Ministry Updates
What is Community Development?
March 19, 2014
by Interactive Supply
“Development” is a word thrown around a lot these days: international development, economic development, community development, sustainable development, etc. Years ago, it was a concept often seen as separate from missions work, safely contained on one side of the wall that divided ministries of “word” and ministries of “deed.”
But today, the church is a lot more comfortable knocking down that wall and allowing those ministries to commingle into a more holistic approach. At TEAM, community development is one of our core ministry focus areas (we have 24 of them in total). Because this is a broad term that’s sometimes misapplied, it’s worth taking a look at what it means.
Generally speaking, community development is work done by professionals and laypeople to strengthen and improve communities. That’s a wide-open definition, and my guess is that even within TEAM there are more specific and varying definitions. Community development may look like an after-school tutoring program in an African town, an activism campaign in Latin America to improve a neglected city street, or a program in inner-city Chicago to connect immigrant families with appropriate social services. It has as many expressions as there are groups and individuals working toward creative solutions to a community’s problems.
There are some key ingredients, however, that set community development apart from other forms of development. A few of them are:
1) Good community development takes a long view. Since a community’s most pressing challenges are usually deep-rooted, they can’t be resolved overnight. Community development recognizes this and is structured to be sustained over the long term. It focuses on transforming individuals and systems, rather than seeking quick or superficial fixes.
2) Community development is community driven. Though “outsiders” participate in community development, it is with the goal of guiding individuals within the community itself to identify solutions and take ownership of them. Community development focuses on empowering local leaders, rather than imposing foreign solutions.
3) Community development is holistic. It does not settle for simplistic solutions to complex problems, or fall for one-size-fits-all approaches.
Most community development, especially within the Christian community, is incarnational. To truly understand a community and build the type of relationships essential for community transformation, there is just no substitute for dwelling long-term among that community. This is the heart of the philosophy of the Christian Community Development Association (CCDA), a leader in church-based community development.
In fact, because good community development is incarnational, the church is uniquely and simply the best vehicle for it. The CCDA puts it best on its website: “It is practically impossible to do effective holistic ministry apart from the local church. A nurturing community of faith can best provide the thrusts of evangelism, discipleship, spiritual accountability, and relationships by which disciples grow in their walk with God.”

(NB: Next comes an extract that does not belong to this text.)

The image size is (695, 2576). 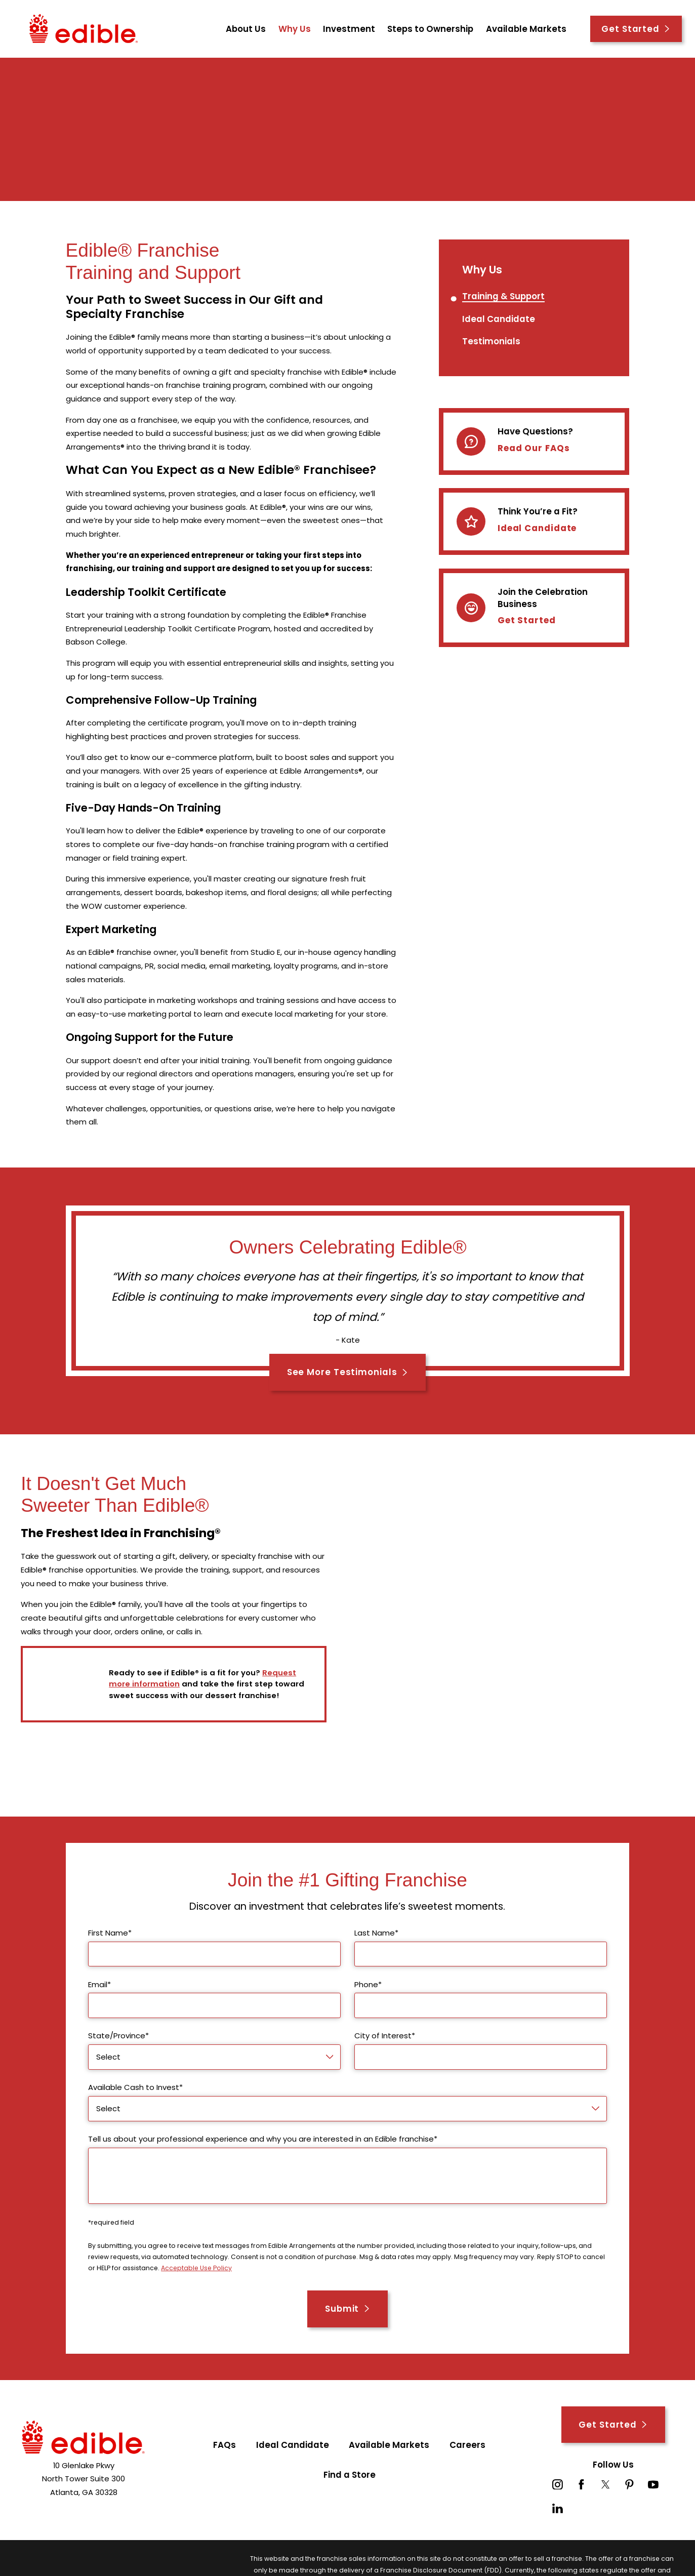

There are other fields of international (and domestic) development work that TEAM does not dabble in — large-scale economic development, national policy, and sweeping microfinance projects, to name a few. These are vital parts of the big-picture strategy for fighting poverty and injustice, for sure, but most missions agencies simply aren’t structured for such activities.
As a global community of missionaries focused on church planting, what TEAM does best is grow Christ-centered communities of faith that transform their worlds with the gospel. And that is about as good a framework as there is for effective international community development.